But let’s start with a brief survey of Ombudsman practice. Just what sort of things do Ombudsmen get up to? What sort of complaints do they investigate and what sort of remedies can they offer?

Between them, public sector Ombudsmen handle complaints about all the main public services delivered in England, Northern Ireland, Scotland and Wales. In 2006-07 the Parliamentary and Health Service Ombudsman dealt with over 14,000 enquiries; and completed over 2,500 investigations. Over 1,100 of the cases reported on arose in the health sector (the Healthcare Commission, NHS Hospital Trusts, Primary Care Trusts and Primary Care providers accounting for the majority). The balance related to a wide range of government departments and agencies, with the biggest repeat customers being HM Revenue and Customs (especially in respect of tax credits), Jobcentre Plus, the Child Support Agency, the Pension Service, and the Immigration and Nationality Directorate, as it then was. In 62% of cases investigated, the Ombudsman upheld the complaint in full or in part. In every one of the cases reported on in 2006/07, the parties complied with the Ombudsman’s recommendations.

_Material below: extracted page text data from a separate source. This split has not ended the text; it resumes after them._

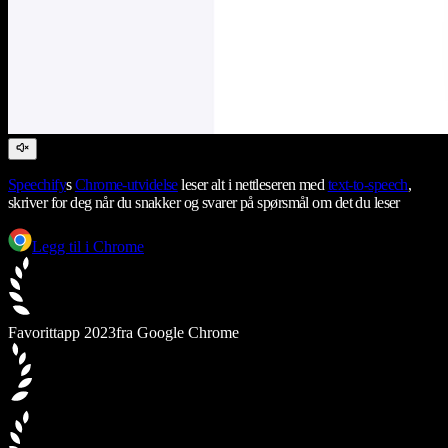
Speechify
s
Chrome-utvidelse
leser alt i nettleseren med
text-to-speech
,
skriver for deg når du snakker og svarer på spørsmål om det du leser
Legg til i Chrome
Favorittapp 2023
fra Google Chrome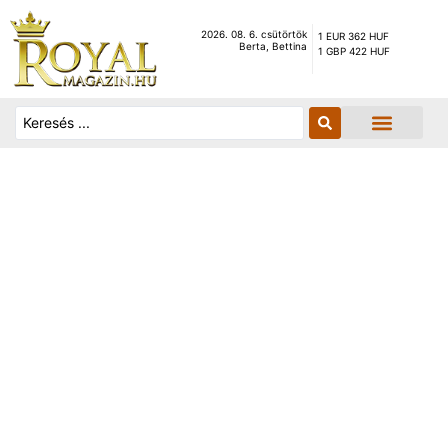
2026. 08. 6. csütörtök
1 EUR 362 HUF
Berta, Bettina
1 GBP 422 HUF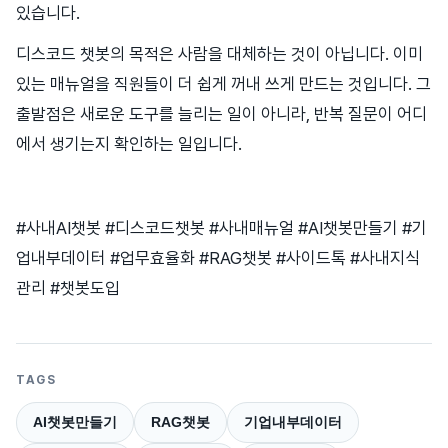
있습니다.
디스코드 챗봇의 목적은 사람을 대체하는 것이 아닙니다. 이미
있는 매뉴얼을 직원들이 더 쉽게 꺼내 쓰게 만드는 것입니다. 그
출발점은 새로운 도구를 늘리는 일이 아니라, 반복 질문이 어디
에서 생기는지 확인하는 일입니다.
#사내AI챗봇 #디스코드챗봇 #사내매뉴얼 #AI챗봇만들기 #기
업내부데이터 #업무효율화 #RAG챗봇 #사이드톡 #사내지식
관리 #챗봇도입
TAGS
AI챗봇만들기
RAG챗봇
기업내부데이터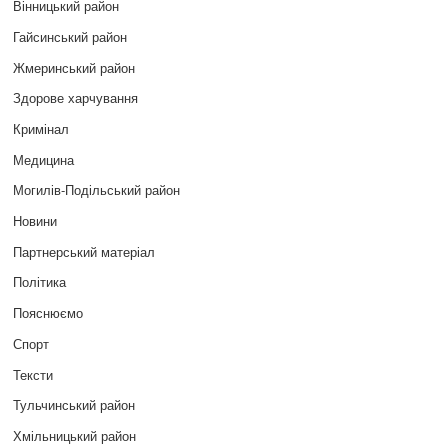
Вінницький район
Гайсинський район
Жмеринський район
Здорове харчування
Кримінал
Медицина
Могилів-Подільський район
Новини
Партнерський матеріал
Політика
Пояснюємо
Спорт
Тексти
Тульчинський район
Хмільницький район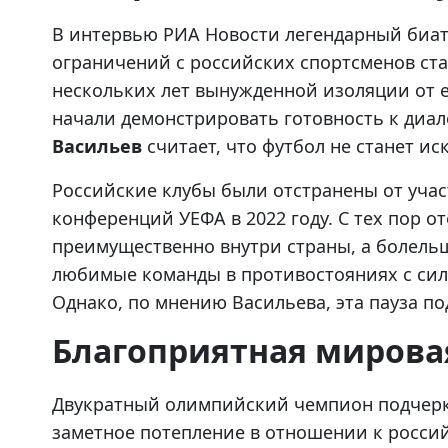
В интервью РИА Новости легендарный биат
ограничений с российских спортсменов ста
нескольких лет вынужденной изоляции от 
начали демонстрировать готовность к диал
Васильев
считает, что футбол не станет ис
Российские клубы были отстранены от учас
конференций УЕФА в 2022 году. С тех пор о
преимущественно внутри страны, а болел
любимые команды в противостояниях с си
Однако, по мнению Васильева, эта пауза по
Благоприятная мирова
Двукратный олимпийский чемпион подчеркн
заметное потепление в отношении к росси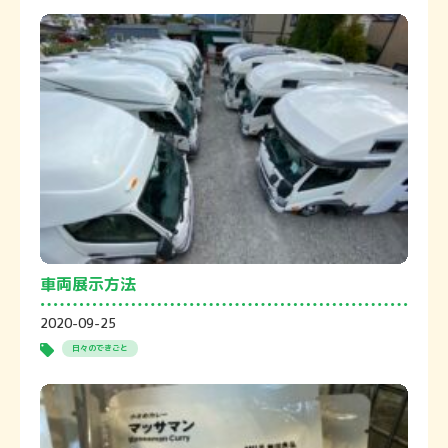
車両展示方法
2020-09-25
日々のできごと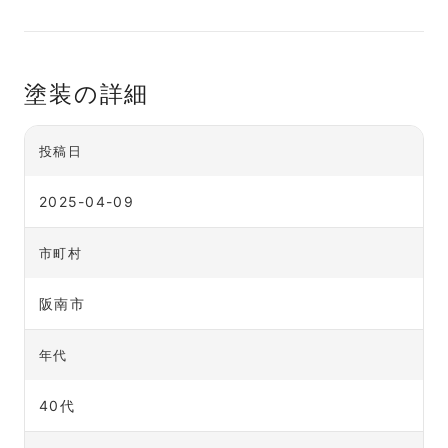
塗装の詳細
投稿日
2025-04-09
市町村
阪南市
年代
40代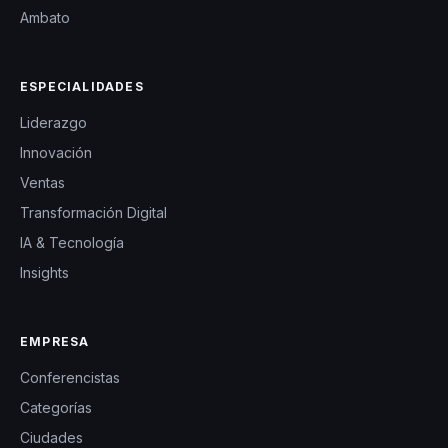
Ambato
ESPECIALIDADES
Liderazgo
Innovación
Ventas
Transformación Digital
IA & Tecnología
Insights
EMPRESA
Conferencistas
Categorías
Ciudades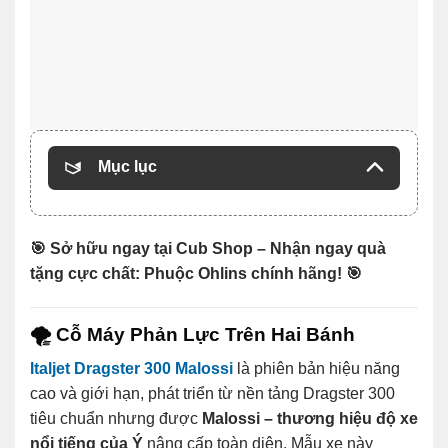
Mục lục
🎯 Sở hữu ngay tại Cub Shop – Nhận ngay quà
tặng cực chất: Phuộc Ohlins chính hãng! 🎯
🌪️
Cỗ Máy Phản Lực Trên Hai Bánh
Italjet Dragster 300 Malossi
là phiên bản hiệu năng
cao và giới hạn, phát triển từ nền tảng Dragster 300
tiêu chuẩn nhưng được
Malossi – thương hiệu độ xe
nổi tiếng của Ý
nâng cấp toàn diện. Mẫu xe này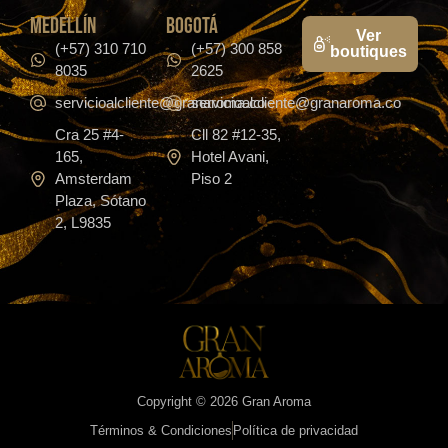
medellín
bogotá
Ver
(+57) 310 710
(+57) 300 858
boutiques
8035
2625
servicioalcliente@granaroma.co
servicioalcliente@granaroma.co
Cra 25 #4-
Cll 82 #12-35,
165,
Hotel Avani,
Amsterdam
Piso 2
Plaza, Sótano
2, L9835
Copyright © 2026 Gran Aroma
Términos & Condiciones
Política de privacidad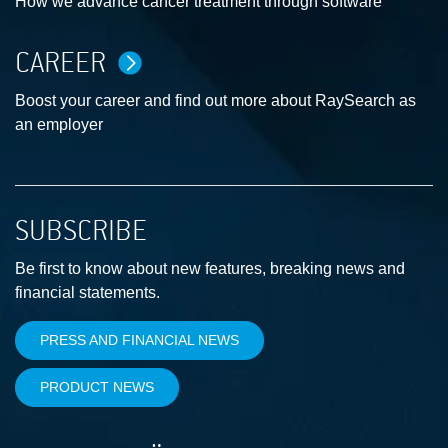
How we advance cancer treatment through software
CAREER
Boost your career and find out more about RaySearch as
an employer
SUBSCRIBE
Be first to know about new features, breaking news and
financial statements.
PRESS AND FINANCIAL NEWS
PRODUCT NEWS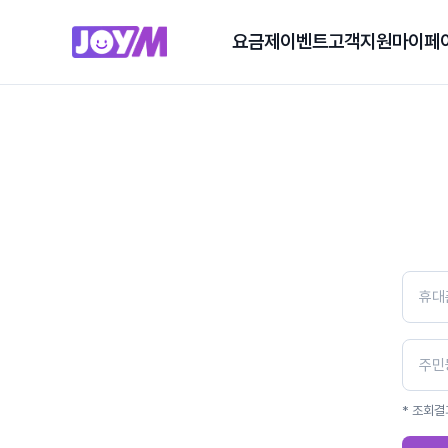
요금제
이벤트
고객지원
마이페
* 조회결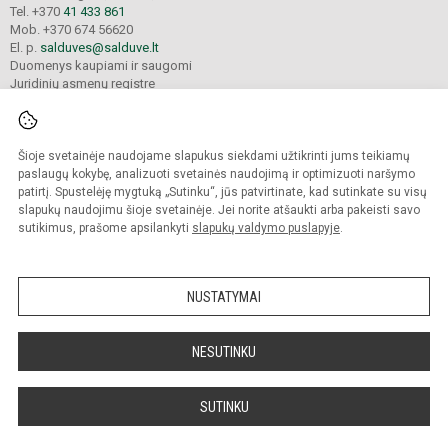
Tel. +370
41 433 861
Mob. +370 674 56620
El. p.
salduves@salduve.lt
Duomenys kaupiami ir saugomi
Juridinių asmenų registre
Įmonės kodas 190531560
Šioje svetainėje naudojame slapukus siekdami užtikrinti jums teikiamų
© 2026. Šiaulių Salduvės progimnazija. Visos teisės saugomos.
paslaugų kokybę, analizuoti svetainės naudojimą ir optimizuoti naršymo
Kopijuoti turinį be raštiško įstaigos administracijos sutikimo griežtai draudžiama.
patirtį. Spustelėję mygtuką „Sutinku“, jūs patvirtinate, kad sutinkate su visų
slapukų naudojimu šioje svetainėje. Jei norite atšaukti arba pakeisti savo
sutikimus, prašome apsilankyti
slapukų valdymo puslapyje
.
Mes kuriame mokykloms
SVETAINESMOKYKLOMS.LT
NUSTATYMAI
NESUTINKU
SUTINKU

These quantitative figures disclose substantial reach and scope. The remedies achieved as a result of PHSO investigation are equally diverse. In some cases, the remedy is pecuniary: a payment of £335 by the IND for a postal fee unnecessarily incurred; compensation from Jobcentre Plus for £18,000 arrears of income support, late payment of benefit, lost entitlement to free school meals and help with school uniforms; remittance by the Revenue of an overpayment of £7,500; reimbursement by the Disability and Carers Service of £9,500 to cover lost disability allowance plus interest over a four year period.

In others, it is non-pecuniary: a trust-wide audit of clinical records and the institution of training in the handling of MRSA positive patients; the review of a decision by a Primary Care Trust to refuse funding of continuing care; improvement of supervision, ward staffing levels and skill mix in the management of patients with dementia and poor communication; provision of weekend senior medical cover and better transfer procedures within a Primary Care Trust.

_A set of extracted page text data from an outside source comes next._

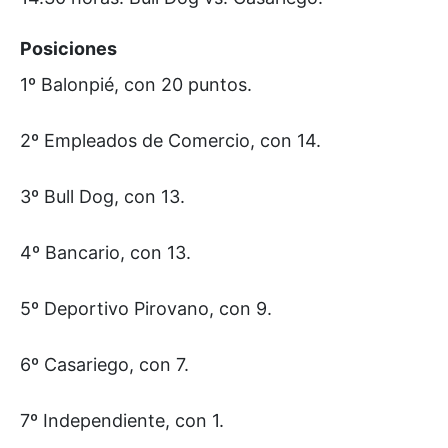
Posiciones
1º Balonpié, con 20 puntos.
2º Empleados de Comercio, con 14.
3º Bull Dog, con 13.
4º Bancario, con 13.
5º Deportivo Pirovano, con 9.
6º Casariego, con 7.
7º Independiente, con 1.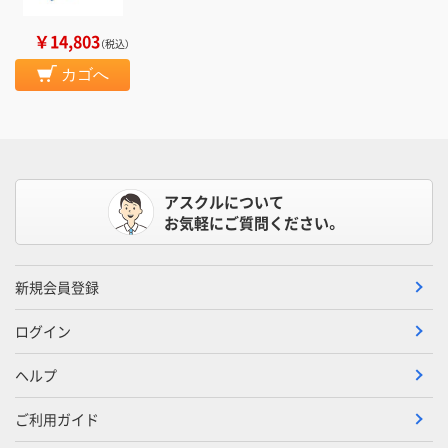
￥14,803
（税込）
カゴへ
アスクルについて
お気軽にご質問ください。
新規会員登録
ログイン
ヘルプ
ご利用ガイド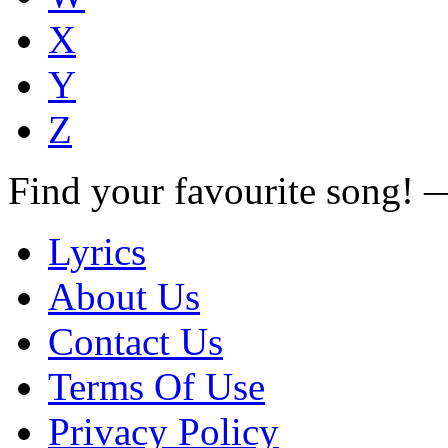
X
Y
Z
Find your favourite song!
Lyrics
About Us
Contact Us
Terms Of Use
Privacy Policy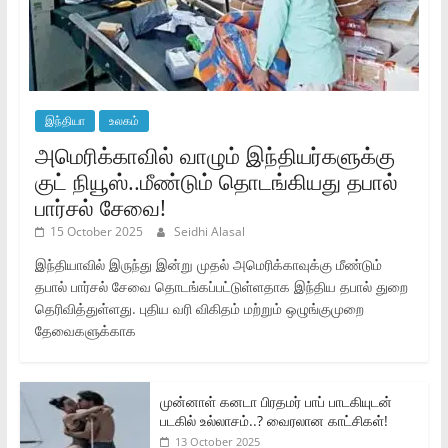
இந்தியா
உலகம்
அமெரிக்காவில் வாழும் இந்தியர்களுக்கு
குட் நியூஸ்..மீண்டும் தொடங்கியது தபால்
பார்சல் சேவை!
15 October 2025
Seidhi Alasal
இந்தியாவில் இருந்து இன்று முதல் அமெரிக்காவுக்கு மீண்டும்
தபால் பார்சல் சேவை தொடங்கப்பட்டுள்ளதாக இந்திய தபால் துறை
தெரிவித்துள்ளது. புதிய வரி விகிதம் மற்றும் ஒழுங்குமுறை
தேவைகளுக்காக
முன்னாள் கனடா பிரதமர் பாப் பாடகியுடன்
படகில் உல்லாசம்..? வைரலான காட்சிகள்!
13 October 2025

Levels of satisfaction with the PHSO’s work are high (especially when it is remembered that many complainants walk away empty handed): in our most recent customer satisfaction survey 63% of complainants were satisfied or very satisfied with the way in which their complaint was handled; and 51% spoke highly and positively of the Ombudsman and the service provided, with a large majority considering the Ombudsman to be responsive, accessible, sympathetic and fair.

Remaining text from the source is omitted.